Table 2 Path coefficient estimates for the corporate reputation model

Although PLSc and robust PLSc produce quite similar path coefficient estimates in case of the data set containing outliers, there are some noteworthy differences leading to contrary interpretations. While PLSc produces a non-significant effect with a negative sign of LIKE on CUSA \(({\hat{\beta }}=-0.151)\), employing robust PLSc results in a clear positive effect \(({\hat{\beta }}=0.454 , f^2=0.085)\). Moreover, the effect of LIKE on CUSL is non-significant under PLSc \(({\hat{\beta }}=0,031)\) indicating no effect; robust PLSc produces a moderate positive effect \(({\hat{\beta }}=0.507 , f^2=0.237)\). In case of no outliers, both estimators lead to similar results with no contradictions in the interpretation.

5.2 Example: open- and closed-book

This section compares the results of robust PLSc to the outlier-robust covariance-based (robust CB) estimator proposed by Yuan and Bentler (1998a).

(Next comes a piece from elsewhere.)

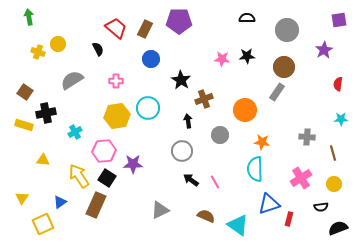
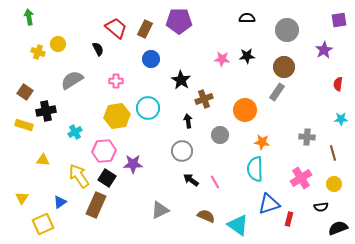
black cross at (46, 113): moved 2 px up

The latter employs M and S estimators to obtain robust estimates for the indicators’ variance–covariance matrix as input for the maximum-likelihood (ML) estimator. For the comparison, we replicate the empirical example in Yuan and Bentler (1998a) using the open- and closed-book data set from Mardia et al. (1979).

The data set contains test scores of 88 students on five examinations. The first two observable variables (score on Mechanics and Vectors) are linked to the first factor (closed-book exam) and the last three observable variables (score on Algebra, Analysis, and Statistics) depend on the second factor (open-book exam). For more details, see Tanaka et al. (1991).

Table 3 presents the estimated factor correlation \(({\hat{\rho }})\) for the different estimators.

Table 3 Open- and closed-book example: estimated factor correlation

The ML and robust CB estimates are taken from Yuan and Bentler (1998a). Since the M and S estimators depend on a weighting factor, the parameter estimates depend on that weighting factor, as well. As a consequence, the estimated factor correlation ranges from 0.856 to 0.896 for the robust CB estimator.

In general, the PLSc and the ML estimate and the robust PLSc and the robust ML estimates, respectively, are very similar, indicating that robust PLSc performs similarly as the robust CB estimator. Moreover, the difference between robust PLSc and its traditional counterpart is 0.062, while the difference between the ML estimator and its robust version ranges from 0.038 to 0.078. This is in line with Yuan and Bentler ’s conclusion that no extreme influential observations are present in the data set leading to similar results for robust and non-robust estimators.

6 Discussion

Outliers are a major threat to the validity of results of empirical analyses, with VB estimators being no exception. Identifying and removing outliers, if practiced at all, often entail a set of practical problems. Using methods that are robust against outliers is thus a preferable alternative.

Given the frequent occurrence of outliers in empirical research practice, it appears surprising that the behavior of traditional PLS and PLSc has not yet been studied under this circumstance. The first important insight from our simulation study is that neither traditional PLS nor PLSc is suitable for data sets containing outliers; both methods produce distorted estimates when outliers are present. Strikingly, even a small number of outliers can greatly distort the results of traditional PLS/PLSc. This observation underscores the need for a methodological advancement and highlights the relevance of addressing outliers in empirical research using PLS/PLSc.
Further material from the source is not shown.